The “savage”– John– became the real figure to watch. He experienced both a fairly normal tribal life with families and towns, similar to Native American life, and he went to Europe to experience the real civilization. Huxley juxtaposes these two societies together to show that they have similar problems– the manufactured and widely used drug soma in Europe equates to alcohol in John’s tribe– and also to demonstrate the extent the Europeans have drifted from humane behavior and into a technology-controlled stupor.


When John talked with the World Controller and Bernard’s partially self-aware friend at the end of the book, the truly philosophical topics came into play. The whole book raised questions of happiness and free will and wondering if intense emotions like love are worth it if there’s a risk of emotions such as misery. Is it better to be ignorant and blissfully unaware and happy or is it better to have free will be feel deeply and have unhappiness?

They discuss this at the end of the book, and it really ties together the entire themes of the novel. He talks about how conditioning plays the main factor in a person’s life and human instinct is an allusion. Human instinct only relies on one factor: how a person was raised. If they were told from a young age there is a God, they will believe it. If there is no speak of a higher presence, than they are none the wiser.


The book exaggerates the flaws of modern society in that it shows how conditioning– even something as simple as training your children to believe in God– affects a person more than natural instincts. The novel satirically shows the ease that a person could fall into ignorance, and it brings up the question: is it easier? Sure with the knowledge we have now we think that a life of unawareness would be terrible, but it would be blissful if we didn’t know of anything more. Huxley shows the danger of an all-powerful state and the use of technology to control its people, referencing an over-the-top version of modern society. He degrades sex to an extreme in which it becomes as casual as conversation– even in children– to show that sex has been taken out of context in modern society and is not synonymous with love.
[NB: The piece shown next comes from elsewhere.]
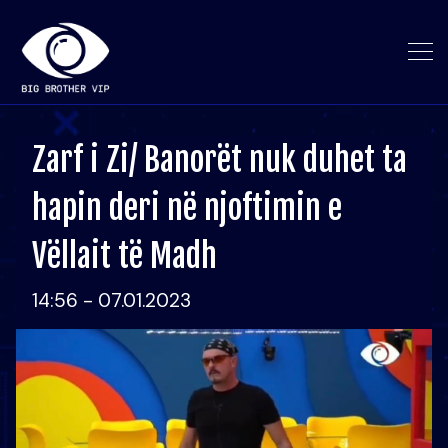
Zarf i Zi/ Banorët nuk duhet ta
hapin deri në njoftimin e
Vëllait të Madh
14:56 - 07.01.2023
There are so many moral points that Huxley brings up in this book, which is the real reason why it’s a modern classic. The entirety of the plot is not fast-paced or riveting, but the questions that he instills in the readers and his satirical critique of society cause the book to captivate its audience.

4 Stars

Book Review: The Beautiful and the Damned by F. Scott Fitzgerald


The Beautiful and the Damned highlights the aesthetic of the 20’s and portrays F. Scott Fitzgerald’s classic extravagant style. This novel follows Harvard graduate Anthony Patch and his beautiful wife Gloria through a leisurely wealthy marriage that only struggles through the influences of alcohol and over-indulgences.

For some reason I loved the title of this book, and I mean, who doesn’t love The Great Gatsby, movie and book? So I decided to try out another of Fitzgerald’s novels, and… it was boring.

Just plain boring. It wasn’t bad but it wasn’t good either.

The book went through Anthony’s life single and married and nothing really happened. They drank and spoke about life and partied, just like the normal atmosphere off the 20’s.

The characters weren’t particularly intriguing. They had some dimension, but they were almost too selfish. There was little thought of humanity and even less interest in anything that didn’t directly benefit them. Their friends are based on status and their conversations are full of pretentiousness.

It’s a dense read without anything to really take away from the plot. I did like Gloria, though. She’s very similar to Daisy (true to the Fitzgerald style) and she seemed much more self-aware than the rest of the characters. She knew she was self absorbed and knew that she was beautiful and played into it. She seemed ditsy, but in reality worked her life exactly the way she wanted it.

I don’t know, there’s not much to say about it. I wouldn’t really recommend it because it wasn’t anything special. I waded through the book for about a week and a half and didn’t feel like I gained anything from it.